# ABOUT THIS TASK:
In full and exactly, reproduce the entries below, but omit the pictures.

------------------------------------------------

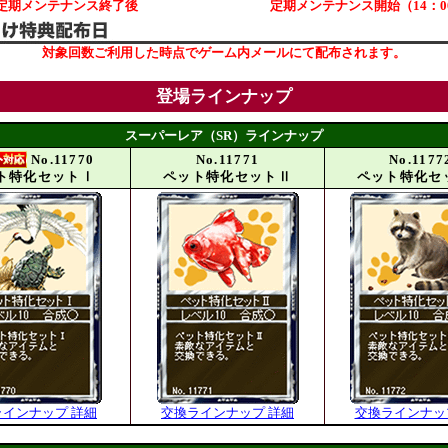
定期メンテナンス終了後
定期メンテナンス開始（14：0
対象回数ご利用した時点でゲーム内メールにて配布されます。
登場ラインナップ
スーパーレア（SR）ラインナップ
No.11770
No.11771
No.1177
ト特化セットⅠ
ペット特化セットⅡ
ペット特化セ
ラインナップ 詳細
交換ラインナップ 詳細
交換ラインナッ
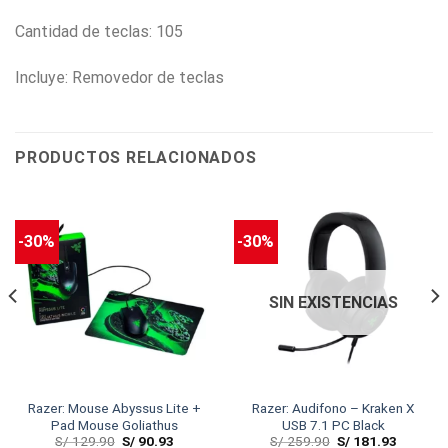
Cantidad de teclas: 105
Incluye: Removedor de teclas
PRODUCTOS RELACIONADOS
-30%
-30%
SIN EXISTENCIAS
Razer: Mouse Abyssus Lite +
Razer: Audifono – Kraken X
Pad Mouse Goliathus
USB 7.1 PC Black
S/
129.90
S/
90.93
S/
259.90
S/
181.93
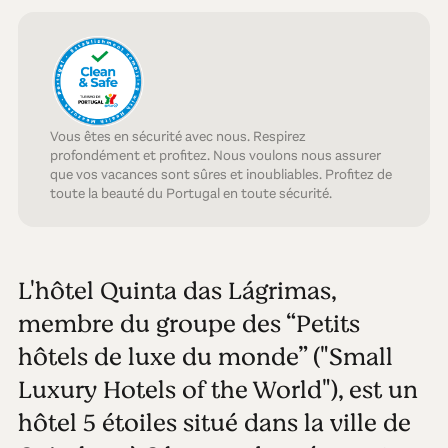
Vous êtes en sécurité avec nous. Respirez
profondément et profitez. Nous voulons nous assurer
que vos vacances sont sûres et inoubliables. Profitez de
toute la beauté du Portugal en toute sécurité.
L'hôtel Quinta das Lágrimas,
membre du groupe des “Petits
hôtels de luxe du monde” ("Small
Luxury Hotels of the World"), est un
hôtel 5 étoiles situé dans la ville de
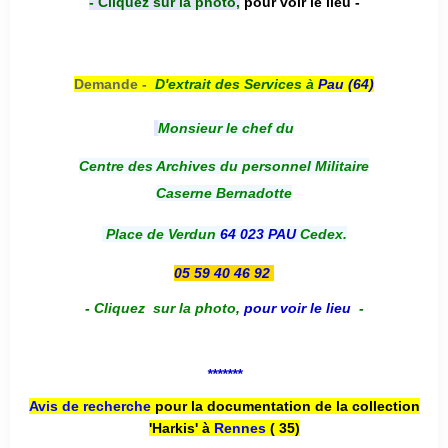
- Cliquez sur la photo,
pour voir le lieu -
Demande -
D'e
xtrait des Services à
Pau (64)
Monsieur le chef du
Centre des Archives du personnel Militaire
Caserne Bernadotte
Place de Verdun
64 023 PAU
Cedex.
05 59 40 46 92
-
Cliquez sur la photo
,
pour voir le lieu
-
*******
Avis de recherche
pour la documentation de la collection
'Harkis' à
Rennes
( 35)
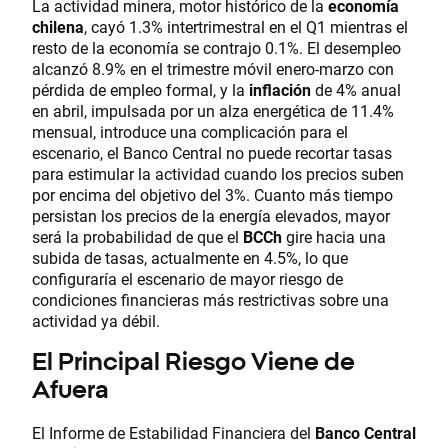
La actividad minera, motor histórico de la
economía
chilena
, cayó 1.3% intertrimestral en el Q1 mientras el
resto de la economía se contrajo 0.1%. El desempleo
alcanzó 8.9% en el trimestre móvil enero-marzo con
pérdida de empleo formal, y la
inflación
de 4% anual
en abril, impulsada por un alza energética de 11.4%
mensual, introduce una complicación para el
escenario, el Banco Central no puede recortar tasas
para estimular la actividad cuando los precios suben
por encima del objetivo del 3%. Cuanto más tiempo
persistan los precios de la energía elevados, mayor
será la probabilidad de que el
BCCh
gire hacia una
subida de tasas, actualmente en 4.5%, lo que
configuraría el escenario de mayor riesgo de
condiciones financieras más restrictivas sobre una
actividad ya débil.
El Principal Riesgo Viene de
Afuera
El Informe de Estabilidad Financiera del
Banco Central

------------------------------------------------

# YOUR RESPONSE:
定期メンテナンス終了後
定期メンテナンス開始（14：0
対象回数ご利用した時点でゲーム内メールにて配布されます。
登場ラインナップ
スーパーレア（SR）ラインナップ
No.11770
No.11771
No.1177
ト特化セットⅠ
ペット特化セットⅡ
ペット特化セ
ラインナップ 詳細
交換ラインナップ 詳細
交換ラインナッ
Cantidad de teclas: 105
Incluye: Removedor de teclas
PRODUCTOS RELACIONADOS
-30%
-30%
SIN EXISTENCIAS
Razer: Mouse Abyssus Lite +
Razer: Audifono – Kraken X
Pad Mouse Goliathus
USB 7.1 PC Black
S/
129.90
S/
90.93
S/
259.90
S/
181.93
Vous êtes en sécurité avec nous. Respirez
profondément et profitez. Nous voulons nous assurer
que vos vacances sont sûres et inoubliables. Profitez de
toute la beauté du Portugal en toute sécurité.
L'hôtel Quinta das Lágrimas,
membre du groupe des “Petits
hôtels de luxe du monde” ("Small
Luxury Hotels of the World"), est un
hôtel 5 étoiles situé dans la ville de
- Cliquez sur la photo,
pour voir le lieu -
Demande -
D'e
xtrait des Services à
Pau (64)
Monsieur le chef du
Centre des Archives du personnel Militaire
Caserne Bernadotte
Place de Verdun
64 023 PAU
Cedex.
05 59 40 46 92
-
Cliquez sur la photo
,
pour voir le lieu
-
*******
Avis de recherche
pour la documentation de la collection
'Harkis' à
Rennes
( 35)
La actividad minera, motor histórico de la
economía
chilena
, cayó 1.3% intertrimestral en el Q1 mientras el
resto de la economía se contrajo 0.1%. El desempleo
alcanzó 8.9% en el trimestre móvil enero-marzo con
pérdida de empleo formal, y la
inflación
de 4% anual
en abril, impulsada por un alza energética de 11.4%
mensual, introduce una complicación para el
escenario, el Banco Central no puede recortar tasas
para estimular la actividad cuando los precios suben
por encima del objetivo del 3%. Cuanto más tiempo
persistan los precios de la energía elevados, mayor
será la probabilidad de que el
BCCh
gire hacia una
subida de tasas, actualmente en 4.5%, lo que
configuraría el escenario de mayor riesgo de
condiciones financieras más restrictivas sobre una
actividad ya débil.
El Principal Riesgo Viene de
Afuera
El Informe de Estabilidad Financiera del
Banco Central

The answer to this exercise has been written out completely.